In the 1950s, Sylvie (Tessa Thompson) is waiting outside of a music venue for her cousin Mona, who is late. She spots Robert (Nnamdi Asomugha) and sees surprised to see him. The film flashes back to five years earlier, Sylvie works in her father Herbert’s (Lance Reddick) record store. Robert, an aspiring saxophone player, sees the help wanted sign in the store and has a crush on Sylvie. He asks about the help wanted sign, but Sylvie says her etiquette teacher mother puts it in the window even though they don’t need help because her mother doesn’t want people to think Sylvie works there because they need help. Sylvie says she comes and works there so she can watch TV, and is waiting for her fiancee to come back from Vietnam. Herbert tears up the sign and says Sylvie needs to not watch TV all day and hires Robert.

Robert and his band, the Dickie Brewster Quartet fronted by Dickie (Tone Bell), are playing at the Blue Morocco club for the summer. Robert and his bandmate Dickie are sent drinks at the club by the glamorous Genie (Jemima Kirke), also known as The Countess, who is impressed with Robert’s skill and invites him to a jam session – Dickie says their whole quartet will be there. They go and perform with Genie, who thinks the club is underpaying them, she pays them to get new suits and takes a job as their manager. At the record store one day, Sylvie and Robert accidentally lock themselves in the basement. They discuss music and their lives, and eventually, Robert pulls a bobby pin out of her hair and picks the lock. He invites her to see the band play.

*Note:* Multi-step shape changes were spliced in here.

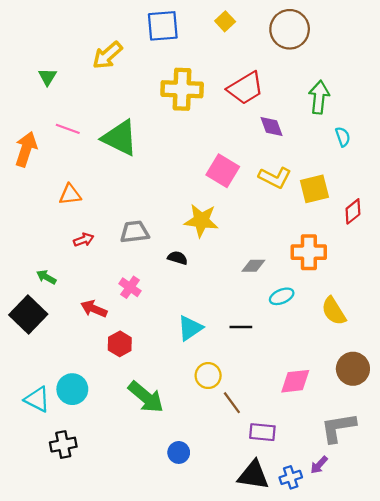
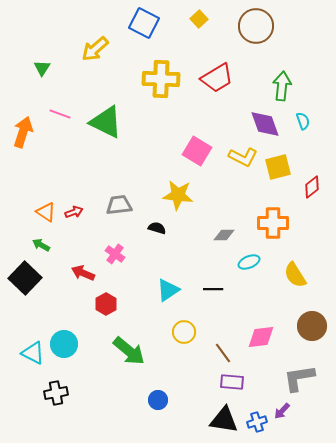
blue square: (163, 26) -> (144, 23), turned 32
purple diamond: (271, 127) -> (265, 124), moved, size x1.4
orange triangle: (70, 194) -> (46, 212), moved, turned 40
brown line: (232, 403) -> (223, 353), moved

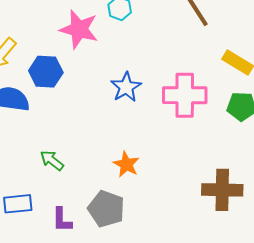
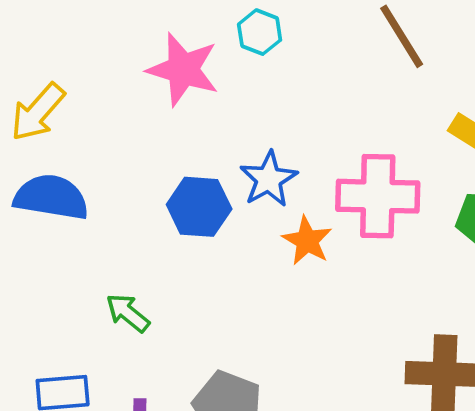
blue hexagon: (46, 72) -> (199, 207), moved
orange star: (126, 164) -> (307, 241), moved

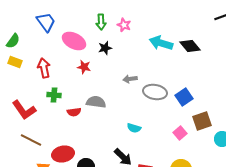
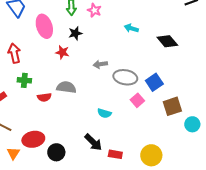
pink ellipse: (74, 41) -> (44, 26), turned 45
cyan arrow: (161, 43) -> (131, 28), size x0.6
black diamond: (190, 46) -> (167, 41), moved
red star: (84, 67) -> (62, 52), moved
pink square: (180, 133) -> (137, 100), moved

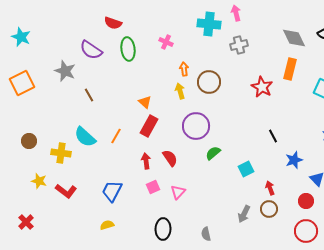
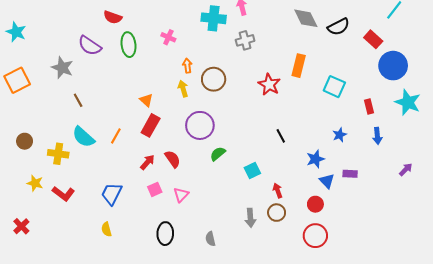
gray diamond: (294, 38) -> (306, 18), moved
brown line: (89, 95) -> (78, 100), moved
blue star: (294, 160) -> (315, 159), moved
red arrow: (146, 161) -> (147, 162), turned 49
gray arrow: (244, 214) -> (250, 218), turned -30
yellow semicircle: (107, 225) -> (106, 229), turned -88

Sylvie and her cousin Mona (Aja Naomi King) go to see the band play. Sylvie is incredibly impressed with Robert’s talent. Afterward, The Countess tells the band she got them a gig at a club in Paris, she just needs to get them out of their contract at the club. The whole band is thrilled except Robert who has come to really like Sylvie. They begin to dance but the club closes for the night. He walks her home and she tells him how she met her fiancee through debutante balls, and that her fiancee is from a wealthy and prominent family. When they arrive home, Robert tells Sylvie when a date happens there’s usually a goodnight kiss – she says no at first, but then agrees, and the two share a passionate kiss. Sylvie’s mother Eunice (Erica Gimpel) sees this, and the next day comes to the store and tells Sylvie she doesn’t want to give the wrong impression – Sylvie tells Robert what happened between them can’t happen again.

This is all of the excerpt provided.